Машка проглотила водку и не поморщилась. 


Андрюха схитрил: хлебнул «Колокольчика», потом водки, потом опять «Колокольчика». 


— Организм подмены не замечает, — пояснил он. 


Зыкий, не страдавший «героиновой зависимостью» (играя в «Героев» сутки напролет, многие, натурально, игнорировали экзамены и, конечно, вылетали), притащил кассету Шуры Каретного. Знал, что филологи любят такие штучки.
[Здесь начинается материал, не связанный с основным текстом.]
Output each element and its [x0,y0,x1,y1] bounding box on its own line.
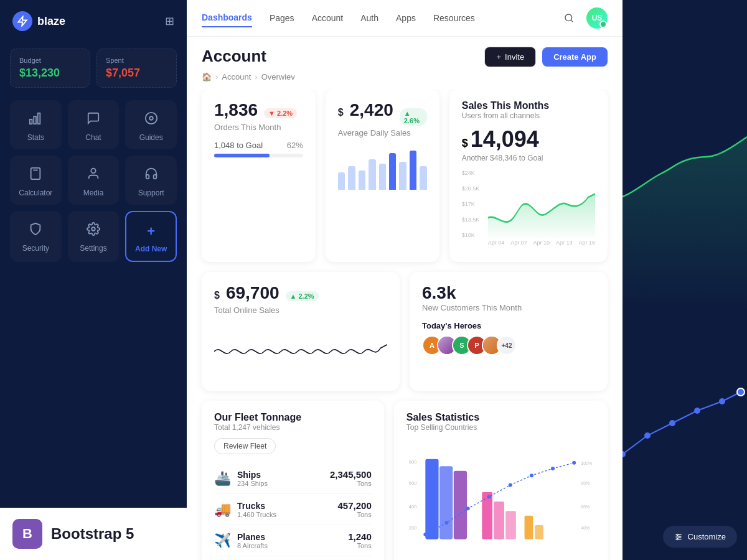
row-1: 1,836 ▼ 2.2% Orders This Month 1,048 to … [202,89,608,262]
svg-rect-29 [535,525,543,539]
breadcrumb-account[interactable]: Account [222,72,251,82]
trucks-icon: 🚚 [214,502,231,518]
sidebar-label-settings: Settings [80,244,106,253]
svg-point-30 [423,533,427,536]
orders-card: 1,836 ▼ 2.2% Orders This Month 1,048 to … [202,89,316,262]
sidebar-item-support[interactable]: Support [125,156,177,205]
tab-resources[interactable]: Resources [433,9,475,27]
orders-value: 1,836 [214,100,258,120]
sidebar-item-security[interactable]: Security [10,211,62,262]
review-fleet-button[interactable]: Review Fleet [214,438,276,454]
bar-5 [379,164,386,190]
bar-1 [338,172,345,190]
user-avatar[interactable]: US [586,7,608,29]
stats-chart: 800 600 400 200 [406,439,595,560]
orders-progress-fill [214,154,270,157]
budget-row: Budget $13,230 Spent $7,057 [0,42,187,100]
invite-button[interactable]: + Invite [484,47,536,67]
create-app-button[interactable]: Create App [542,47,608,67]
svg-text:80%: 80% [581,481,590,485]
planes-unit: Tons [348,542,372,549]
hero-count: +42 [497,335,517,355]
online-sales-chart [214,324,387,380]
fleet-row-trucks: 🚚 Trucks 1,460 Trucks 457,200 Tons [214,494,372,525]
planes-icon: ✈️ [214,533,231,549]
svg-text:100%: 100% [581,461,591,465]
svg-point-53 [677,534,678,535]
sidebar-item-media[interactable]: Media [68,156,120,205]
sidebar-item-guides[interactable]: Guides [125,100,177,149]
logo-icon [12,11,32,31]
calculator-icon [29,167,42,184]
fleet-title: Our Fleet Tonnage [214,412,372,423]
svg-point-33 [487,495,491,498]
top-nav-links: Dashboards Pages Account Auth Apps Resou… [202,9,475,27]
media-icon [87,167,100,184]
right-panel: Customize [622,0,747,560]
sales-chart-svg [488,170,595,238]
logo-text: blaze [37,15,65,28]
trucks-count: 1,460 Trucks [237,511,276,518]
fleet-card: Our Fleet Tonnage Total 1,247 vehicles R… [202,401,384,560]
bootstrap-text: Bootstrap 5 [51,525,134,543]
sales-months-subtitle: Users from all channels [462,111,595,120]
search-button[interactable] [559,8,579,28]
x-label-5: Apr 16 [578,240,595,246]
orders-progress-pct: 62% [287,141,303,150]
svg-line-17 [571,20,573,22]
tab-auth[interactable]: Auth [360,9,378,27]
fleet-row-ships: 🚢 Ships 234 Ships 2,345,500 Tons [214,463,372,494]
sales-months-card: Sales This Months Users from all channel… [449,89,608,262]
svg-rect-1 [30,119,32,124]
customize-label: Customize [688,532,726,541]
fleet-subtitle: Total 1,247 vehicles [214,423,372,432]
page-actions: + Invite Create App [484,47,608,67]
svg-point-48 [719,398,725,404]
sales-stats-card: Sales Statistics Top Selling Countries 8… [394,401,608,560]
customize-button[interactable]: Customize [663,526,737,548]
main-content: Dashboards Pages Account Auth Apps Resou… [187,0,622,560]
right-panel-chart [622,0,747,311]
security-icon [29,222,42,239]
online-dollar: $ [214,290,220,301]
tab-account[interactable]: Account [312,9,344,27]
x-label-4: Apr 13 [556,240,573,246]
y-label-5: $10K [462,232,486,238]
svg-point-49 [737,388,745,396]
tab-dashboards[interactable]: Dashboards [202,9,252,27]
online-sales-badge: ▲ 2.2% [286,291,319,301]
sidebar-item-add-new[interactable]: + Add New [125,211,177,262]
tab-pages[interactable]: Pages [270,9,294,27]
breadcrumb: 🏠 › Account › Overwiev [187,72,622,89]
fleet-row-planes: ✈️ Planes 8 Aircrafts 1,240 Tons [214,525,372,556]
x-label-1: Apr 04 [488,240,505,246]
svg-point-55 [677,538,678,539]
sidebar-item-calculator[interactable]: Calculator [10,156,62,205]
heroes-avatars: A S P +42 [422,335,595,355]
stats-chart-svg: 800 600 400 200 [406,439,595,560]
sales-goal-text: Another $48,346 to Goal [462,154,595,162]
fleet-row-trains: 🚂 Trains 804,300 [214,556,372,560]
sidebar-item-stats[interactable]: Stats [10,100,62,149]
x-label-2: Apr 07 [510,240,527,246]
daily-sales-chart [338,146,427,190]
sidebar-label-calculator: Calculator [19,189,52,197]
sidebar-item-settings[interactable]: Settings [68,211,120,262]
sidebar-menu-icon[interactable]: ⊞ [165,14,174,28]
y-label-4: $13.5K [462,217,486,223]
breadcrumb-home[interactable]: 🏠 [202,72,212,82]
sales-dollar-sign: $ [462,137,468,150]
budget-label: Budget [19,57,81,64]
sidebar-item-chat[interactable]: Chat [68,100,120,149]
chat-icon [87,111,100,128]
ships-unit: Tons [330,480,372,487]
tab-apps[interactable]: Apps [396,9,416,27]
page-title: Account [202,47,266,66]
dashboard-scroll: 1,836 ▼ 2.2% Orders This Month 1,048 to … [187,89,622,560]
ships-count: 234 Ships [237,480,268,487]
spent-label: Spent [106,57,167,64]
svg-point-4 [145,113,156,124]
spent-value: $7,057 [106,67,167,80]
daily-sales-card: $ 2,420 ▲ 2.6% Average Daily Sales [326,89,439,262]
orders-badge: ▼ 2.2% [264,108,297,118]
Мы откопали перевязанный изолентой мафон и слушали шепеляво-матерщинную трактовку «Гамлета»: «И ведь главное, сука, он все отрицал. Ему говорят: Гамлет, типа того!.. А он: Пошли все на хуй! Полное отрицание, понимаешь ты, кореш ты мой драгоценный?! Это уже даже получается отрицание отрицания, совсем они уже там ебнулись в этой своей Дании...»


— Самое смешное, он совершенно прав, — заметил я, — В монологе «Быть или не быть», по сути, «быть» — отсутствует. Это выбор, как в «Белом Солнце пустыни» — ты как, сразу желаешь сдохнуть или сначала помучиться?


— Желательно, конечно, помучиться, — подхватил Пахом, и впрямь чем-то смахивавший на товарища Сухова.


— Вот именно, — продолжал я, — Что ни выбирай — результат один: «Истлевшим Цезарем от стужи заделывают дом снаружи» и «Какие сны в том смертном сне приснятся». Одно другого не исключает, что характерно. Выбор без выбора, везде «не быть». Не быть — это отрицание бытия. А все его дерганья — не столько интеллигентские сомнения, как у Смоктуновского, сколько как раз попытка отрицать отрицание...


— То есть, Шекспир был первым экзистенциалистом? — усмехнулся Вовик Толстой.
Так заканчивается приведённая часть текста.